The controversial part comes from comments from the Alliance. ““Our hope is there may be areas where entire streets could be shut down for restaurant service.” That raises issues which have been heretofore been primarily the provenance of the transportation space namely who owns the streets. Are municipalities expected to turn over use of its streets to certain businesses but not others? How does that reflect in things like property taxes? Do proposed closures raise issues of public safety (access to police and fire) and do they create negative real estate impacts?
The NYC moves come in the wake of the release of guidance for restaurants seeking to reopen in Chicago. That city calls for tables to be placed at least six feet apart, or have a permanent barrier, such as Plexiglas, installed between them, while parties at one table should be capped at six people.
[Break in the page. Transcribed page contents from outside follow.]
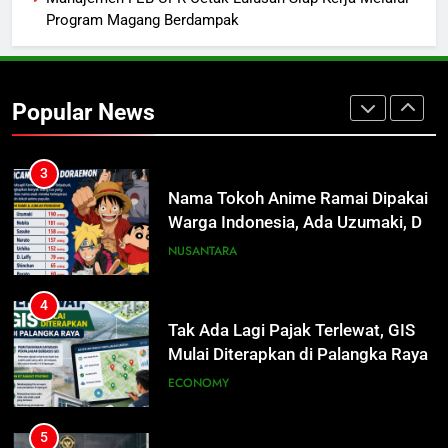
Program Magang Berdampak
3
Nama Tokoh Anime Ramai Dipakai
Warga Indonesia, Ada Uzumaki, D.
Popular News
Luffy, Shinchan, hingga Doraemon
NUSANTARA
4
Tak Ada Lagi Pajak Terlewat, GIS
Mulai Diterapkan di Palangka Raya
ECONOMY
5
Manajemen FEB UPR Cetak
Lulusan Siap Kerja Melalui
Program Magang Berdampak
ECONOMY
6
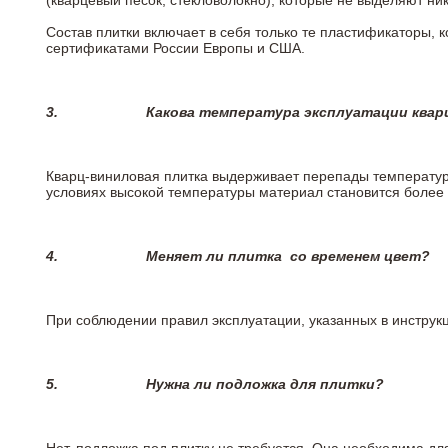
(кварцевый песок, стекловолокно), которые не выделяют ни
Состав плитки включает в себя только те пластификаторы,
сертификатами России Европы и США.
3.
Какова температура эксплуатации квар
Кварц-виниловая плитка выдерживает перепады температур о
условиях высокой температуры материал становится более 
4.
Меняет ли плитка
со временем цвет?
При соблюдении правил эксплуатации, указанных в инструкци
5.
Нужна ли подложка для плитки?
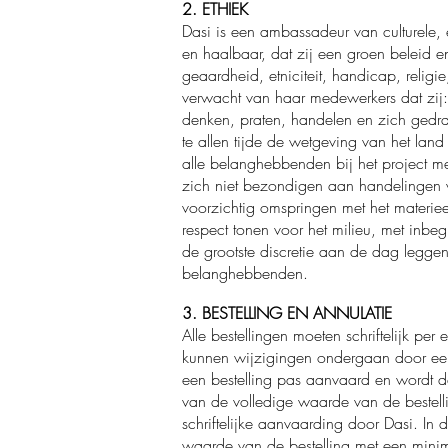
2. ETHIEK
Dasi is een ambassadeur van culturele, 
en haalbaar, dat zij een groen beleid en
geaardheid, etniciteit, handicap, religi
verwacht van haar medewerkers dat zij
denken, praten, handelen en zich ged
te allen tijde de wetgeving van het land 
alle belanghebbenden bij het project m
zich niet bezondigen aan handelingen va
voorzichtig omspringen met het materie
respect tonen voor het milieu, met inbe
de grootste discretie aan de dag legge
belanghebbenden.
3. BESTELLING EN ANNULATIE
Alle bestellingen moeten schriftelijk pe
kunnen wijzigingen ondergaan door een
een bestelling pas aanvaard en wordt d
van de volledige waarde van de bestellin
schriftelijke aanvaarding door Dasi. In
waarde van de bestelling met een min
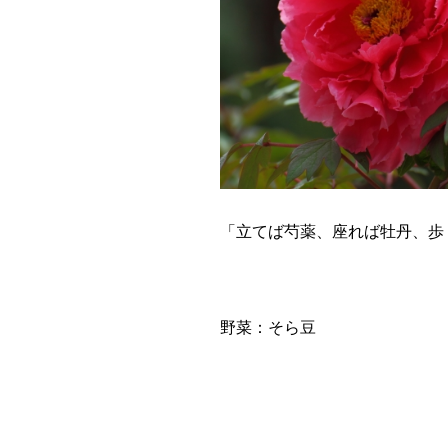
「立てば芍薬、座れば牡丹、歩
野菜：そら豆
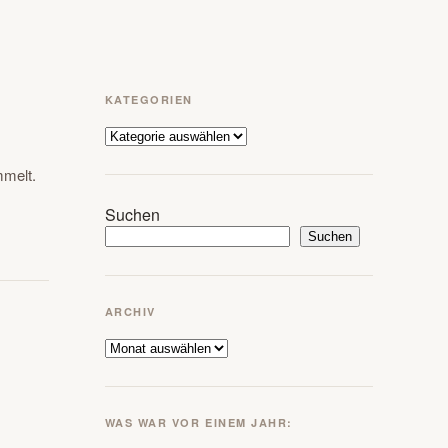
KATEGORIEN
Kategorien
melt.
Suchen
Suchen
ARCHIV
Archiv
WAS WAR VOR EINEM JAHR:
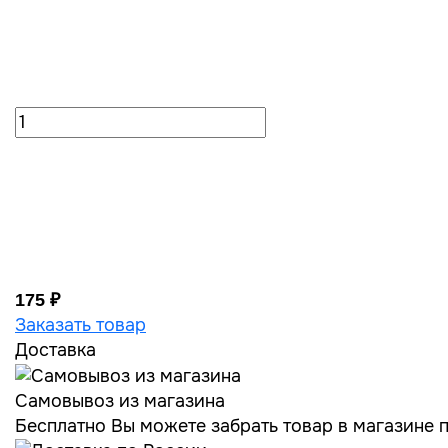
175 ₽
Заказать товар
Доставка
Самовывоз из магазина
Бесплатно Вы можете забрать товар в магазине по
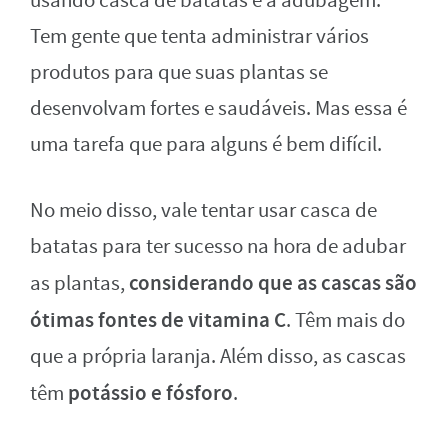
usando casca de batatas é a adubagem.
Tem gente que tenta administrar vários
produtos para que suas plantas se
desenvolvam fortes e saudáveis. Mas essa é
uma tarefa que para alguns é bem difícil.
No meio disso, vale tentar usar casca de
batatas para ter sucesso na hora de adubar
considerando que as cascas são
as plantas,
ótimas fontes de vitamina C
. Têm mais do
que a própria laranja. Além disso, as cascas
potássio e fósforo
têm
.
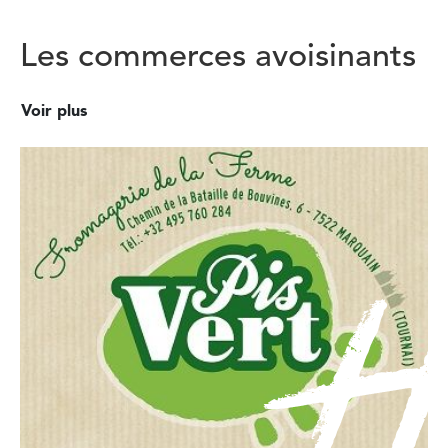
Les commerces avoisinants
Voir plus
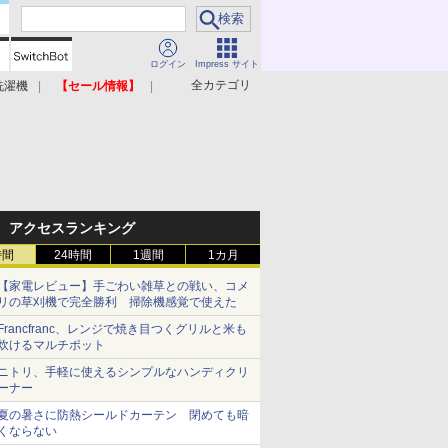
ログイン
Impress サイト
全カテゴリ
洗濯機
【セール情報】
照明器具
美容家電
アクセスランキング
時間
24時間
1週間
1カ月
【家電レビュー】手ごわい雑草との戦い、コメ
リの草刈機で完全勝利 掃除機感覚で使えた
Francfranc、レンジで焼き目つくグリルと米も
炊けるマルチポット
ニトリ、手軽に使えるシンプルなハンディクリ
ーナー
夏の暑さに防熱シールドカーテン 閉めても暗
くならない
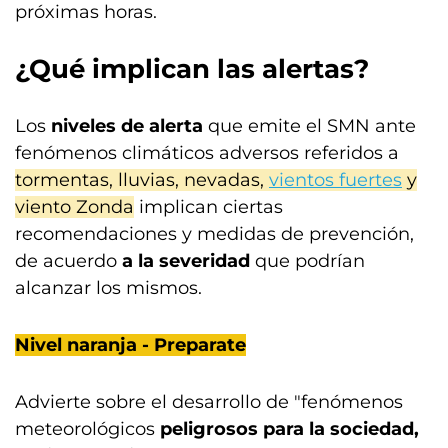
próximas horas.
¿Qué implican las alertas?
Los
niveles de alerta
que emite el SMN ante
fenómenos climáticos adversos referidos a
tormentas, lluvias, nevadas,
vientos fuertes
y
viento Zonda
implican ciertas
recomendaciones y medidas de prevención,
de acuerdo
a la severidad
que podrían
alcanzar los mismos.
Nivel naranja - Preparate
Advierte sobre el desarrollo de "fenómenos
meteorológicos
peligrosos para la sociedad,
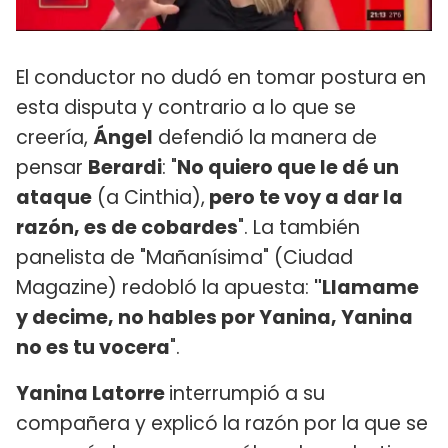
El conductor no dudó en tomar postura en
esta disputa y contrario a lo que se
creería,
Ángel
defendió la manera de
pensar
Berardi
: "
No quiero que le dé un
ataque
(a Cinthia),
pero te voy a dar la
razón, es de cobardes
". La también
panelista de "Mañanísima" (Ciudad
Magazine) redobló la apuesta:
"Llamame
y decime, no hables por Yanina, Yanina
no es tu vocera
".
Yanina Latorre
interrumpió a su
compañera y explicó la razón por la que se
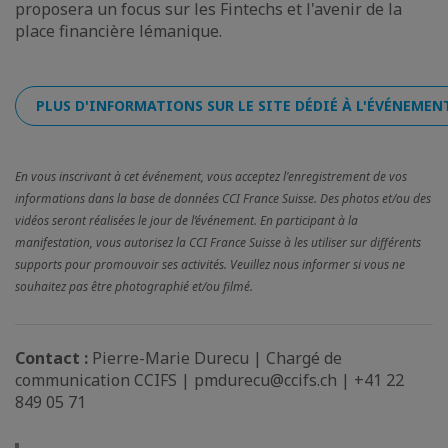
proposera un focus sur les Fintechs et l'avenir de la
place financière lémanique.
PLUS D'INFORMATIONS SUR LE SITE DÉDIÉ À L'ÉVÉNEMEN
En vous inscrivant à cet événement, vous acceptez l'enregistrement de vos
informations dans la base de données CCI France Suisse. Des photos et/ou des
vidéos seront réalisées le jour de l’événement. En participant à la
manifestation, vous autorisez la CCI France Suisse à les utiliser sur différents
supports pour promouvoir ses activités. Veuillez nous informer si vous ne
souhaitez pas être photographié et/ou filmé.
Contact :
Pierre-Marie Durecu | Chargé de
communication CCIFS | pmdurecu@ccifs.ch | +41 22
849 05 71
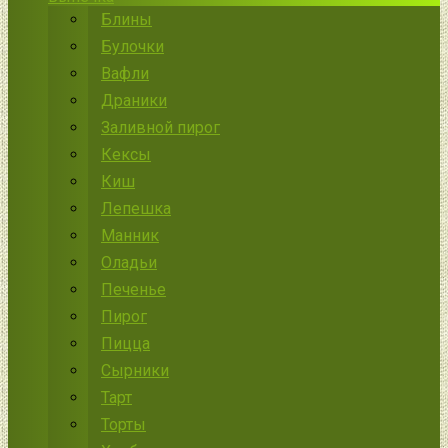
Блины
Булочки
Вафли
Драники
Заливной пирог
Кексы
Киш
Лепешка
Манник
Оладьи
Печенье
Пирог
Пицца
Сырники
Тарт
Торты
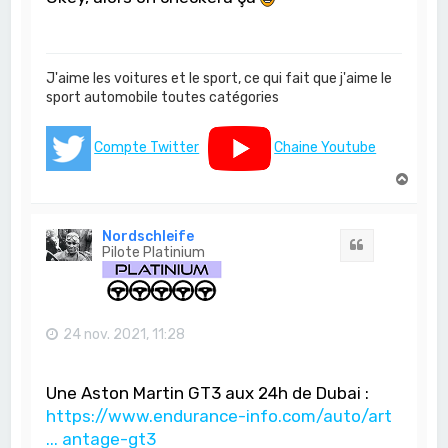
J'aime les voitures et le sport, ce qui fait que j'aime le
sport automobile toutes catégories
Compte Twitter
Chaine Youtube
H
a
u
t
Nordschleife
Citation
Pilote Platinium
24 nov. 2021, 11:28
Une Aston Martin GT3 aux 24h de Dubai :
https://www.endurance-info.com/auto/art
... antage-gt3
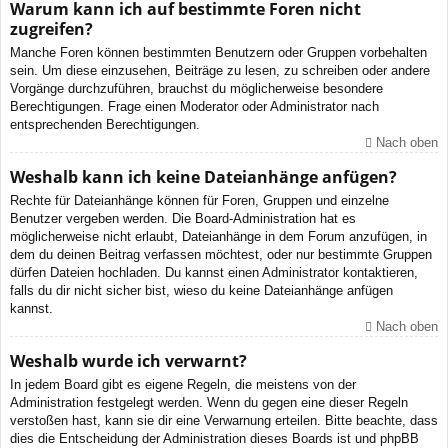
Warum kann ich auf bestimmte Foren nicht
zugreifen?
Manche Foren können bestimmten Benutzern oder Gruppen vorbehalten
sein. Um diese einzusehen, Beiträge zu lesen, zu schreiben oder andere
Vorgänge durchzuführen, brauchst du möglicherweise besondere
Berechtigungen. Frage einen Moderator oder Administrator nach
entsprechenden Berechtigungen.
Nach oben
Weshalb kann ich keine Dateianhänge anfügen?
Rechte für Dateianhänge können für Foren, Gruppen und einzelne
Benutzer vergeben werden. Die Board-Administration hat es
möglicherweise nicht erlaubt, Dateianhänge in dem Forum anzufügen, in
dem du deinen Beitrag verfassen möchtest, oder nur bestimmte Gruppen
dürfen Dateien hochladen. Du kannst einen Administrator kontaktieren,
falls du dir nicht sicher bist, wieso du keine Dateianhänge anfügen
kannst.
Nach oben
Weshalb wurde ich verwarnt?
In jedem Board gibt es eigene Regeln, die meistens von der
Administration festgelegt werden. Wenn du gegen eine dieser Regeln
verstoßen hast, kann sie dir eine Verwarnung erteilen. Bitte beachte, dass
dies die Entscheidung der Administration dieses Boards ist und phpBB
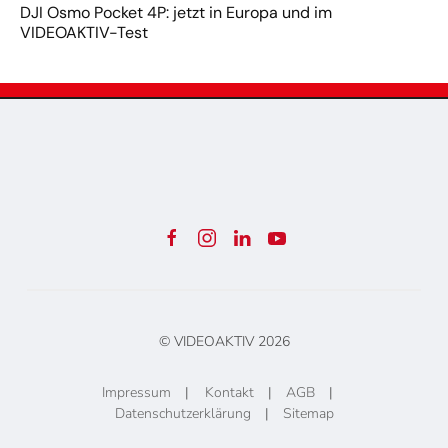
DJI Osmo Pocket 4P: jetzt in Europa und im
VIDEOAKTIV-Test
© VIDEOAKTIV
2026
Impressum
|
Kontakt
|
AGB
|
Datenschutzerklärung
|
Sitemap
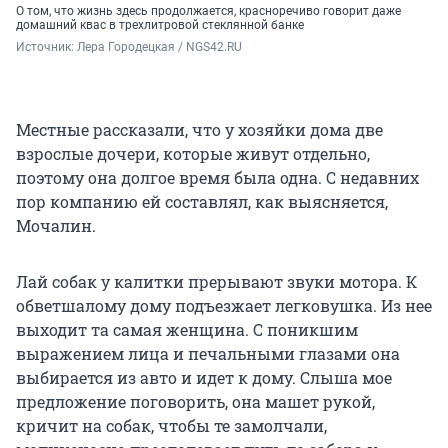
О том, что жизнь здесь продолжается, красноречиво говорит даже
домашний квас в трехлитровой стеклянной банке
Источник: 
Лера Городецкая / NGS42.RU
Местные рассказали, что у хозяйки дома две
взрослые дочери, которые живут отдельно,
поэтому она долгое время была одна. С недавних
пор компанию ей составлял, как выясняется,
Мочалин.
Лай собак у калитки прерывают звуки мотора. К
обветшалому дому подъезжает легковушка. Из нее
выходит та самая женщина. С поникшим
выражением лица и печальными глазами она
выбирается из авто и идет к дому. Слыша мое
предложение поговорить, она машет рукой,
кричит на собак, чтобы те замолчали,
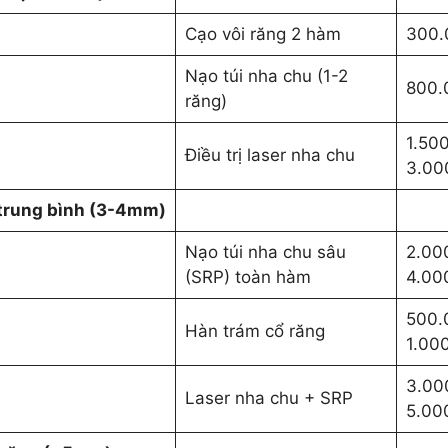
Cạo vôi răng 2 hàm
300.
Nạo túi nha chu (1-2
800.
răng)
1.50
Điều trị laser nha chu
3.00
 trung bình (3-4mm)
Nạo túi nha chu sâu
2.00
(SRP) toàn hàm
4.00
500.
Hàn trám cổ răng
1.00
3.00
Laser nha chu + SRP
5.00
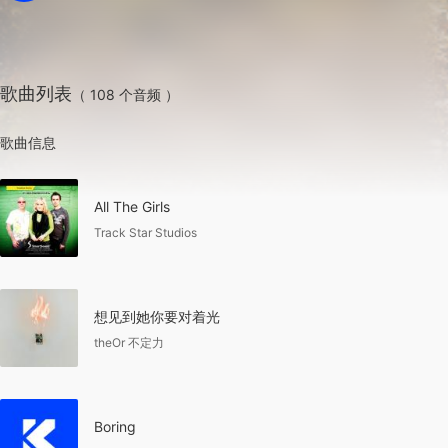
歌曲列表
（ 108 个音频 ）
歌曲信息
All The Girls
Track Star Studios
想见到她你要对着光
theOr 不定力
Boring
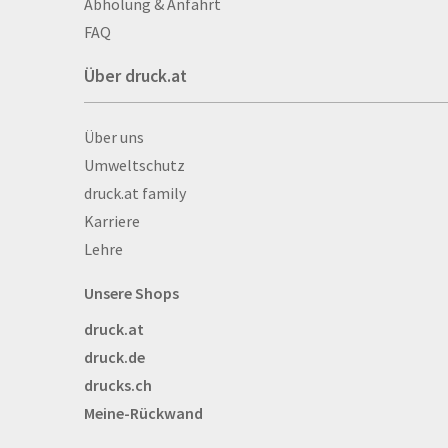
Abholung & Anfahrt
Autogrammkarten
FAQ
Backlight
Über druck.at
Banner
Basketbälle
Über druck.at
Über uns
Beachflags
Umweltschutz
Becher
druck.at family
Bekleidung
Karriere
Bestecktaschen
Lehre
Bettwäsche
Blöcke
Unsere Shops
Briefpapier
druck.at
Broschüren
druck.de
Buttons
drucks.ch
Bälle
Meine-Rückwand
Bücher
CAD-Baupläne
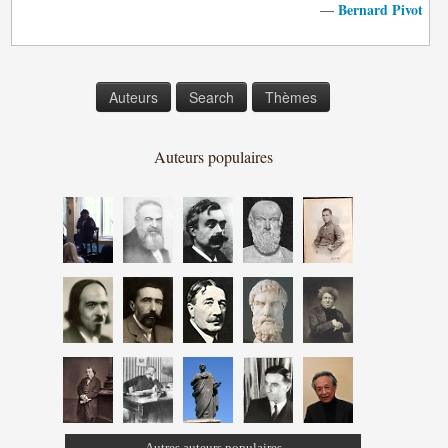
Bernard Pivot
—
Auteurs
Search
Thèmes
Auteurs populaires
Autres auteurs populaires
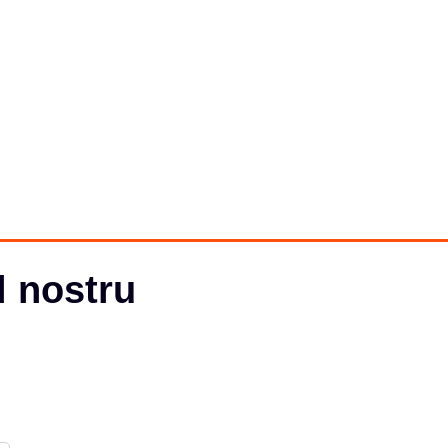
l nostru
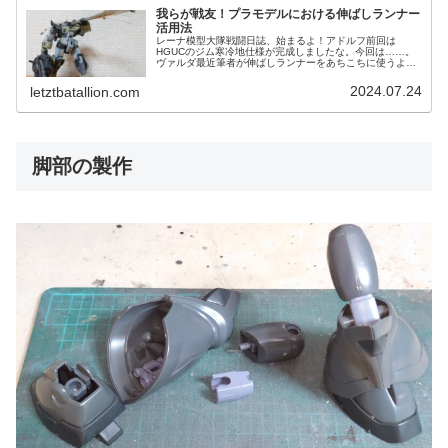
我らが戦友！プラモデルにおける伸ばしランナー
活用法
レーナ模型大隊戦闘日誌、始まるよ！アドルフ前回は
HGUCのジム寒冷地仕様が完成しましたな。今回は……。
ヴァルダ最近筆者が伸ばしランナーをあちこちに使うよう
になった。なのでここで一度それについて語っておきた
い。レーナようやく出てきたね。伸ばし...
2024.07.24
letztbatallion.com
脚部の製作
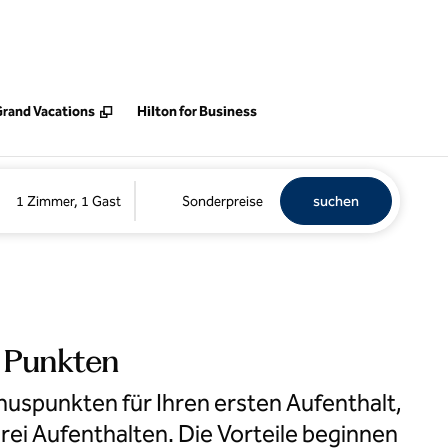
ine neue Registerkarte
Grand Vacations
Hilton for Business
Hotel suchen
Öffnet n
1 Zimmer, 1 Gast
Sonderpreise
suchen
0 Punkten
uspunkten für Ihren ersten Aufenthalt,
ei Aufenthalten. Die Vorteile beginnen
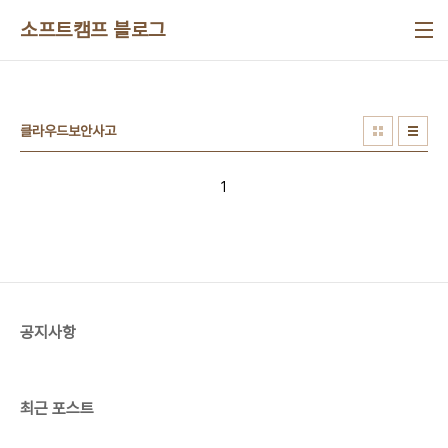
본문 바로가기
소프트캠프 블로그
클라우드보안사고
1
공지사항
최근 포스트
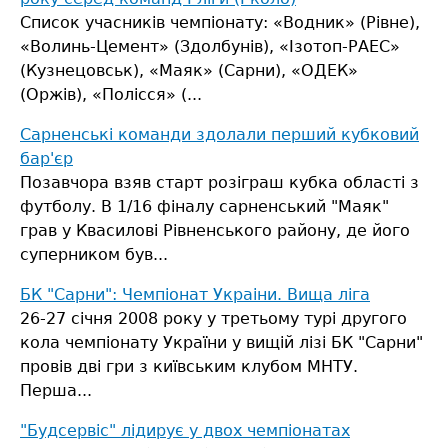
Список учасників чемпіонату: «Водник» (Рівне),
«Волинь-Цемент» (Здолбунів), «Ізотоп-РАЕС»
(Кузнецовськ), «Маяк» (Сарни), «ОДЕК»
(Оржів), «Полісся» (...
Сарненські команди здолали перший кубковий
бар'єр
Позавчора взяв старт розіграш кубка області з
футболу. В 1/16 фіналу сарненський "Маяк"
грав у Квасилові Рівненського району, де його
суперником був...
БК "Сарни": Чемпіонат Украіни. Вища ліга
26-27 cічня 2008 року у третьому турі другого
кола чемпіонату України у вищій лізі БК "Сарни"
провів дві гри з київським клубом МНТУ.
Перша...
"Будсервіс" лідирує у двох чемпіонатах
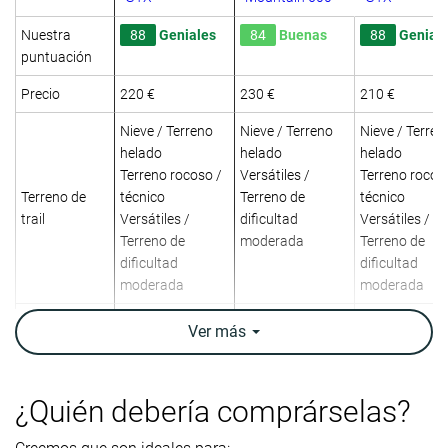
Nuestra
88
Geniales
84
Buenas
88
Genial
puntuación
Precio
220 €
230 €
210 €
Nieve / Terreno
Nieve / Terreno
Nieve / Terren
helado
helado
helado
Terreno rocoso /
Versátiles /
Terreno rocos
Terreno de
técnico
Terreno de
técnico
trail
Versátiles /
dificultad
Versátiles /
Terreno de
moderada
Terreno de
dificultad
dificultad
moderada
moderada
Absorción de
-
Moderada
-
Ver
más
impactos
Retorno de
-
Moderado
-
¿Quién debería comprárselas?
energía
Peso
20.3 oz / 575g
18.7 oz / 529g
20.6 oz / 583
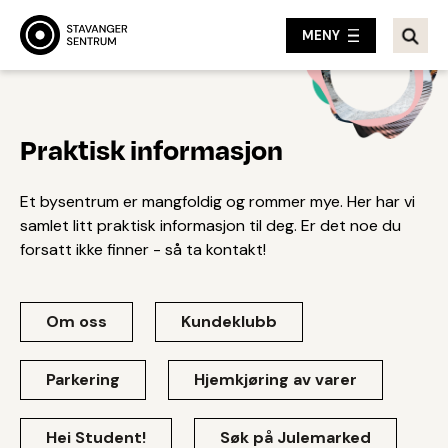
MENY
Praktisk informasjon
Et bysentrum er mangfoldig og rommer mye. Her har vi
samlet litt praktisk informasjon til deg. Er det noe du
forsatt ikke finner - så ta kontakt!
Om oss
Kundeklubb
Parkering
Hjemkjøring av varer
Hei Student!
Søk på Julemarked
Patrons must always wear face coverings — except, of course, when eating — while employees should cover up allowed for the time being.
PG&E UPDATE
The California Public Utilities Commission voted 5 to 0 in favor of PG&E’s plan to exit bankruptcy. The approval was seen as the last significant hurdle for the company to overcome. It preserves the utility’s status as an investor owned entity. Over 200 public officials across the state had supported the idea of creating a public entity to own and operate the PG&E assets. Legislation to allow for such a takeover is working its way through the California Assembly.
The plan includes a statement that its bankruptcy reorganization would not increase customer rates and would lead to about $1 billion in interest savings to customers. One condition of the approval is guidelines for PG&E and other utilities that cut power to customers during extreme weather events to prevent equipment from causing wildfires. The guidelines require improved communication with local governments and communities while limiting the duration of the power shut-offs.